El blues del orgullo es una triste canción que cantamos demasiado a menudo, cuando no lo convertimos en himnos desacompasados en aras a alabar patrias, banderas, equipos de fútbol, o cualquier cosa que haga que se nos hinche el pecho y nos permita competir como machos en celo
El pensador oficial del pesimismo filosófico, o del realismo existencial, según se sea más o menos proclive a esta afección, Blaise Pascal, no ve ninguna ventaja al carácter que pueda aportar el orgullo, pero menos aún lo es la hipocresía con la que actuamos ante los halagos; la falsa humildad equivale al orgullo, solía decir.
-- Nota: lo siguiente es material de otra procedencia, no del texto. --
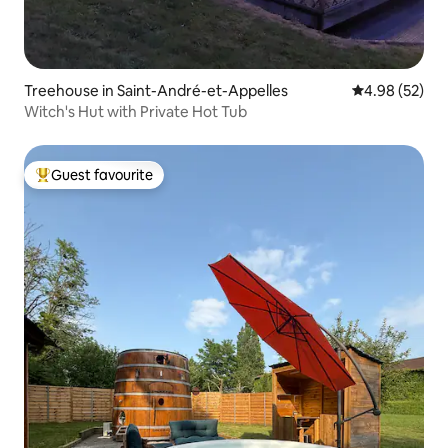
Treehouse in Saint-André-et-Appelles
4.98 out of 5 
4.98 (52)
Witch's Hut with Private Hot Tub
Guest favourite
Top guest favourite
Tan falso es la soberbia de atribuirnos méritos de los que carecemos, como la hipocresía de renegar totalmente de algún mérito que debemos atribuirnos. Un compatriota y contemporáneo suyo, moralista, con algo más de ironía que Pascal, pero con la misma mala leche, François la Rochefoucauld, insiste en los peligros atribulados al sentimiento del orgullo, cuando tratamos de medir pomposamente el tamaño del propio con el ajeno; si no tuviéramos orgullo no nos lamentaríamos del orgullo ajeno. Cuántas veces perdemos el tiempo lamentando lo orgullosos que son los demás, sin tener la perspicacia moral de reflexionar sobre qué provoca esa envidia, y si no pecamos exactamente de lo mismo. En la misma línea, otro pensador francés, Voltaire, insiste en esa línea de argumentación, haciéndonos ver que aquel que realmente es consciente de sus virtudes no necesita presumir orgullosamente de ello; el orgullo de los pequeños consiste en hablar siempre de sí; el de los grandes en no hablar de sí nunca. O como la sabiduría popular tan fielmente refleja; dime de qué presumes y te diré de qué careces.
El blues del orgullo es una triste canción que cantamos demasiado a menudo, cuando no lo convertimos en himnos desacompasados en aras a alabar patrias, banderas, equipos de fútbol, o cualquier cosa que haga que se nos hinche el pecho y nos permita competir como machos en celo. El blues del orgullo es una lamentación, una elegía de nuestra incapacidad para controlar nuestras pasiones. Si alguna canción deberíamos entonar sobre el orgullo es aquella que nos hace sentir satisfechos cuando la compasión, la empatía, se convierten en plenitud, y los demás importan tanto como tú.